One popular strategy is to raise contributions at least 1% each year and contribute to an individual account (IRA) when possible. In addition to making regular monthly contributions, consider diverting bonuses and financial windfalls into retirement accounts. Those extra payments can significantly ramp up savings. 

The amount you should contribute each month will depend on several factors, including your current age, the current level of savings, when you plan to retire, and what lifestyle you want for your retirement years. 

MYTH: You Have More Important Financial Obligations

The financial pressure to pay current bills can derail the best savings plans. You might struggle currently with credit card debt, student loan payments, building an emergency fund, eliminating the mortgage, or helping adult children. Each financial goal is an important part of your overall financial plan.  

However, postponing retirement contributions will leave you with less money at a time when it is harder significantly harder to find employment to make up the difference between income and financial needs. 

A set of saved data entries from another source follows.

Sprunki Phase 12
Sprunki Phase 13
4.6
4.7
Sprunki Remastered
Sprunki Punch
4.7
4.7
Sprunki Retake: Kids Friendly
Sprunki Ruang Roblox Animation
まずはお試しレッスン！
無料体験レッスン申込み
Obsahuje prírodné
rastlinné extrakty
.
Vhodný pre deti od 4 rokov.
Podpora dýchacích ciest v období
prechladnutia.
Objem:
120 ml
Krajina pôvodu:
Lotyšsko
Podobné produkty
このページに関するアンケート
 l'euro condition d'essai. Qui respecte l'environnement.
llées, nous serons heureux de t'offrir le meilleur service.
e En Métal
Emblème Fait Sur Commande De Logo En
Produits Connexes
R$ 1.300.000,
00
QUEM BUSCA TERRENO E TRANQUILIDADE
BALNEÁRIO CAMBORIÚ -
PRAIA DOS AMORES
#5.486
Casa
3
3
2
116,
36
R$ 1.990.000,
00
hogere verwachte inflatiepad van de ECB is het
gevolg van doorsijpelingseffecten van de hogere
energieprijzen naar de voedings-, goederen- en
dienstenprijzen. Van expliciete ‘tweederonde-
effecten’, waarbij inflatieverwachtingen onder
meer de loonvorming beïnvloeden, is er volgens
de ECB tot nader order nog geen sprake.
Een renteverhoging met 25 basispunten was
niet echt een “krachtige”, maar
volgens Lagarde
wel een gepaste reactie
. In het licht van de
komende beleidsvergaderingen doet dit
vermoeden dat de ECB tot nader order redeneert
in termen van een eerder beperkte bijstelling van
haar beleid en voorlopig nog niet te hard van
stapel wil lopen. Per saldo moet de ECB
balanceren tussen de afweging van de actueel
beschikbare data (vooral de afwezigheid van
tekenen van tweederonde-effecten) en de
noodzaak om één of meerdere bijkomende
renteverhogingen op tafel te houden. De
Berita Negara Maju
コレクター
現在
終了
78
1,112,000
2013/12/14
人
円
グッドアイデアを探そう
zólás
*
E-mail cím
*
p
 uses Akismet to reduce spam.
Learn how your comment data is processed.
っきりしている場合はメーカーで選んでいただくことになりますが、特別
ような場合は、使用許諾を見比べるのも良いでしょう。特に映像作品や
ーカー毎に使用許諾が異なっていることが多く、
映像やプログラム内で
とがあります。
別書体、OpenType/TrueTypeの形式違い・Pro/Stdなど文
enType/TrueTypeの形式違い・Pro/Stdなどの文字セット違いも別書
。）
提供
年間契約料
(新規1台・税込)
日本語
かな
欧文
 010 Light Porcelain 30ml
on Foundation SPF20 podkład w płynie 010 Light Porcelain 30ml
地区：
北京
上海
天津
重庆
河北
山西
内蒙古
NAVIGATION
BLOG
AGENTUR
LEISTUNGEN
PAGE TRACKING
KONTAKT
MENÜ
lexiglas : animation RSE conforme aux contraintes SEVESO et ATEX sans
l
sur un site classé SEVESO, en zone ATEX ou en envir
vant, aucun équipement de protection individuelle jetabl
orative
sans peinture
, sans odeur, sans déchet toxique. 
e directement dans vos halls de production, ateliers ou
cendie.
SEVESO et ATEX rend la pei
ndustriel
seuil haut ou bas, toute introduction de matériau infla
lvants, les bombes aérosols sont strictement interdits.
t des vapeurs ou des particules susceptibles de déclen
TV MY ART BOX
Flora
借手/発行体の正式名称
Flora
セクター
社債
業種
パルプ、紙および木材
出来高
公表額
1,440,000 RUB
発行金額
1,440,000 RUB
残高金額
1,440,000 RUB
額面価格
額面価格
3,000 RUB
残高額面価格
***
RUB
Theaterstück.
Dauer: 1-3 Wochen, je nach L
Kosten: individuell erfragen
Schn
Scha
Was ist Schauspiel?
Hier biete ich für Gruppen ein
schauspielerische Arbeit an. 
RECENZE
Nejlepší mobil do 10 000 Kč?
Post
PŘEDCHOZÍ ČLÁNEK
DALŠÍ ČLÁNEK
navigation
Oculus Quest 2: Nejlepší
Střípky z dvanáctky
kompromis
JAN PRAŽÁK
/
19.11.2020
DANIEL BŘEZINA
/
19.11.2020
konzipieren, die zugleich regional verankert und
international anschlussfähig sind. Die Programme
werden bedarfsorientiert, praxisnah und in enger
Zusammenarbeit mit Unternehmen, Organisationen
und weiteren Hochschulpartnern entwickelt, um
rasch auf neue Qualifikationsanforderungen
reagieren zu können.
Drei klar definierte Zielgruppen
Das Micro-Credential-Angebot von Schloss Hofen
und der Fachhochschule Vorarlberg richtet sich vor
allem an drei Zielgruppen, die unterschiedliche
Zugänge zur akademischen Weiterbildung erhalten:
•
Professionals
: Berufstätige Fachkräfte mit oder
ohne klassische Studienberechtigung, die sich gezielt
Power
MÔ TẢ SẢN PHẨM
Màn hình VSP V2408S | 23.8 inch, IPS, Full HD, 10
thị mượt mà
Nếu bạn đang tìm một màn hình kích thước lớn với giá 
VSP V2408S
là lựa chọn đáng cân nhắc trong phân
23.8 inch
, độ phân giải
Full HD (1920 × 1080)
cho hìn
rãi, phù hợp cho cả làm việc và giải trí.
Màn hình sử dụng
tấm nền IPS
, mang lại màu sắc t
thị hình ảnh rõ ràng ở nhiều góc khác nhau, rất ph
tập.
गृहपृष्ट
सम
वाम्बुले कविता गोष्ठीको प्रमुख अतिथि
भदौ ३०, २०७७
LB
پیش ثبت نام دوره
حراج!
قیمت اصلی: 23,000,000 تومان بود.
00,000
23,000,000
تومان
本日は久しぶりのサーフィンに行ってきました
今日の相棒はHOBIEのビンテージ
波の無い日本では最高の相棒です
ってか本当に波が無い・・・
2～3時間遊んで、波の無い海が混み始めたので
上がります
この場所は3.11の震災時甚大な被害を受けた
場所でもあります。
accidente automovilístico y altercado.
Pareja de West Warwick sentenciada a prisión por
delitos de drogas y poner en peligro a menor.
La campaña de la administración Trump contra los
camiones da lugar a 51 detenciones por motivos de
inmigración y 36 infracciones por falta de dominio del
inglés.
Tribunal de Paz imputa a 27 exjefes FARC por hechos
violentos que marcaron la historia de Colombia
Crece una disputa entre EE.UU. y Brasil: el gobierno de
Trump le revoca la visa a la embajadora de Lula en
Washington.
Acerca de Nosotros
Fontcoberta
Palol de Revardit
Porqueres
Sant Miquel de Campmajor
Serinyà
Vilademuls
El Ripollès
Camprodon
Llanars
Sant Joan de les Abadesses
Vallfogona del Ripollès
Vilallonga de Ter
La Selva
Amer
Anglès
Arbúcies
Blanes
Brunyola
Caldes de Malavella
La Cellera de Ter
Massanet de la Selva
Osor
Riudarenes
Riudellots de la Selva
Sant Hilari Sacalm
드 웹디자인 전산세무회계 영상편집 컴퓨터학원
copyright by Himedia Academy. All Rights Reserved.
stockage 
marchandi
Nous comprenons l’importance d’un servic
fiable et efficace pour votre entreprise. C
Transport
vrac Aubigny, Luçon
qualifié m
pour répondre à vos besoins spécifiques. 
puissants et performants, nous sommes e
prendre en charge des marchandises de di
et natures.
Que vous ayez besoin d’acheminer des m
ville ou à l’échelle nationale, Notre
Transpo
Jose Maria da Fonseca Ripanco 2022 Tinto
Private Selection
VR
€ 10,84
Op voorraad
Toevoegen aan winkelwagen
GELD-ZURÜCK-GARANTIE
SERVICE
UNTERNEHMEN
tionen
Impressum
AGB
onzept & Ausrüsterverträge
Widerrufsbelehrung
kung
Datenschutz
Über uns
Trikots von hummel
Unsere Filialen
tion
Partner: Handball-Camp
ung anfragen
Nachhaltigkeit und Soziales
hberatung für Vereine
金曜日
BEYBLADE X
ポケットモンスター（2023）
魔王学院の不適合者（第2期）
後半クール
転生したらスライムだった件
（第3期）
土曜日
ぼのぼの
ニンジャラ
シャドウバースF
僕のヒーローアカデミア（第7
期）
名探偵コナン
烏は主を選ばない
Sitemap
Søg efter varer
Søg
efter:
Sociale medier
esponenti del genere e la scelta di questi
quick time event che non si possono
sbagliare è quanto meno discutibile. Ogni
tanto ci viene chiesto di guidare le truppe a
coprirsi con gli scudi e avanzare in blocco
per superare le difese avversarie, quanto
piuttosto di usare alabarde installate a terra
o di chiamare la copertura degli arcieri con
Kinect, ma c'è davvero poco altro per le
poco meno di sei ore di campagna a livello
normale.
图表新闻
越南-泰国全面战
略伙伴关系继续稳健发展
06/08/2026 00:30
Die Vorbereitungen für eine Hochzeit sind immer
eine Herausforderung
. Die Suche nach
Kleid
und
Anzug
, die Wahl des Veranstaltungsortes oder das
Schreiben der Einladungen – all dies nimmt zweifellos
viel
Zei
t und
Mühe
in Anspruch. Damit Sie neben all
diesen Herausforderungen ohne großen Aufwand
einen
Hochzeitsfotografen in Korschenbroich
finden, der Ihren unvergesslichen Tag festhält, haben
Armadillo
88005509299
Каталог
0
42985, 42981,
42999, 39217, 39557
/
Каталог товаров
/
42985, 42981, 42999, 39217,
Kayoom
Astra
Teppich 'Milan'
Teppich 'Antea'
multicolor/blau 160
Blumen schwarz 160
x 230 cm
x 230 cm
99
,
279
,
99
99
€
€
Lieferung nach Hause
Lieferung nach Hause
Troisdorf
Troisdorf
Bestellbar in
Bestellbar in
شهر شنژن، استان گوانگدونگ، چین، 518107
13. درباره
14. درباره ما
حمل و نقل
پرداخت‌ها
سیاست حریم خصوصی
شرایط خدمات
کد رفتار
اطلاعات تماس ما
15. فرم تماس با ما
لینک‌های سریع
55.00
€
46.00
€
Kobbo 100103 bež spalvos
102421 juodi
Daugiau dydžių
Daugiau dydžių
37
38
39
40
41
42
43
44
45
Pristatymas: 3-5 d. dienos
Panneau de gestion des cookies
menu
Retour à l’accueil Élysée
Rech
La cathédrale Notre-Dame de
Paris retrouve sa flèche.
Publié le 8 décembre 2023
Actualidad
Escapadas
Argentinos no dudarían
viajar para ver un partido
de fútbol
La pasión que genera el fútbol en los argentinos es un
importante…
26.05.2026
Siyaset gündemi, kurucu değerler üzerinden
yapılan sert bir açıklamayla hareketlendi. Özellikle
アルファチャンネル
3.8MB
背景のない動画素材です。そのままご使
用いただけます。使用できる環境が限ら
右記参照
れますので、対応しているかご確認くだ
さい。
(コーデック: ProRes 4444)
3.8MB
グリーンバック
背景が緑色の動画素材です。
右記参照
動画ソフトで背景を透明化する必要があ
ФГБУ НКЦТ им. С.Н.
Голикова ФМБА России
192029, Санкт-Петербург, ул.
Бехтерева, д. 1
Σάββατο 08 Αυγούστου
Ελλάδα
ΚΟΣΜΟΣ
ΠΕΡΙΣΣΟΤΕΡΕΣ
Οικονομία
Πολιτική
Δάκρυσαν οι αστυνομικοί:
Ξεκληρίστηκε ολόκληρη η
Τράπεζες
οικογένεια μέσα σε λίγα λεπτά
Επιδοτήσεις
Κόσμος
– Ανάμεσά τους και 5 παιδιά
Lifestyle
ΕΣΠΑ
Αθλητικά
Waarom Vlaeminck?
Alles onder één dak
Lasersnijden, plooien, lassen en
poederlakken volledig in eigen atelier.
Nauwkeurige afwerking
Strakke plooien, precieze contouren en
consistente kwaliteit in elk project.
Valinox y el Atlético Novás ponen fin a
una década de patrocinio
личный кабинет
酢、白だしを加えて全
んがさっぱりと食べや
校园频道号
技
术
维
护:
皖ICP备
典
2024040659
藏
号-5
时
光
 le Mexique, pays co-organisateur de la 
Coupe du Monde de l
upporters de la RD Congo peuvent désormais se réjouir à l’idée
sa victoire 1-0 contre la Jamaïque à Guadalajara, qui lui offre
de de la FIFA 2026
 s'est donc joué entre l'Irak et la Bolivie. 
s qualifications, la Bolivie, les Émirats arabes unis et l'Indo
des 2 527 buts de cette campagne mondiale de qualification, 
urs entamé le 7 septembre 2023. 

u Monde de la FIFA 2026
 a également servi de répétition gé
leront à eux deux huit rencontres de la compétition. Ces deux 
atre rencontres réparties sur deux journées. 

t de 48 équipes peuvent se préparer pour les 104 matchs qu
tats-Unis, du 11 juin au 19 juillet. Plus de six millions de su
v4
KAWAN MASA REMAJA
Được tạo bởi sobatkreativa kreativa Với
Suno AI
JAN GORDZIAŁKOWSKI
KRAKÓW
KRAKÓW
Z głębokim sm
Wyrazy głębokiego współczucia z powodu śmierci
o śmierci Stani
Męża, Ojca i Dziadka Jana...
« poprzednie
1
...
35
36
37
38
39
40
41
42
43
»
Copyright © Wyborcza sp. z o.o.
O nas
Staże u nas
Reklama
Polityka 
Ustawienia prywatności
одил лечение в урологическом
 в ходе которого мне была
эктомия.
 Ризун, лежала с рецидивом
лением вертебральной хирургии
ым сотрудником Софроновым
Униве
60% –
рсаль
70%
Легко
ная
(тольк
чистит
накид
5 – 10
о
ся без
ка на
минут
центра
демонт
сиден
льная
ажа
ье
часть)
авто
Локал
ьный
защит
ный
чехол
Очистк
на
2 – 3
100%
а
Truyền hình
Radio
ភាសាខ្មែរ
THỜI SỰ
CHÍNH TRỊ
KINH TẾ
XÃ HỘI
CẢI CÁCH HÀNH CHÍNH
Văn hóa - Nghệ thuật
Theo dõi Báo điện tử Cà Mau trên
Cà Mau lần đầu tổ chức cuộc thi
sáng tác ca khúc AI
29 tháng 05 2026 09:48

MYTH: You Will Not Live in Retirement Long Enough to Enjoy the Savings

Today, the average person lives to between 75 and 85 years old, with half living longer. The Social Security Administration estimates that one in four will live past age 90 and 10% will live beyond 95. Financial planners recommend planning to pay for at least 30 years in retirement at 95 – 100% of current income, to ensure you do not run out of money. 

Conclusion

Running out of money in retirement typically means living in poverty and/or significant debt, or relying on grown children for support. Building retirement savings is a key aspect of financial planning because you cannot borrow your way through retirement.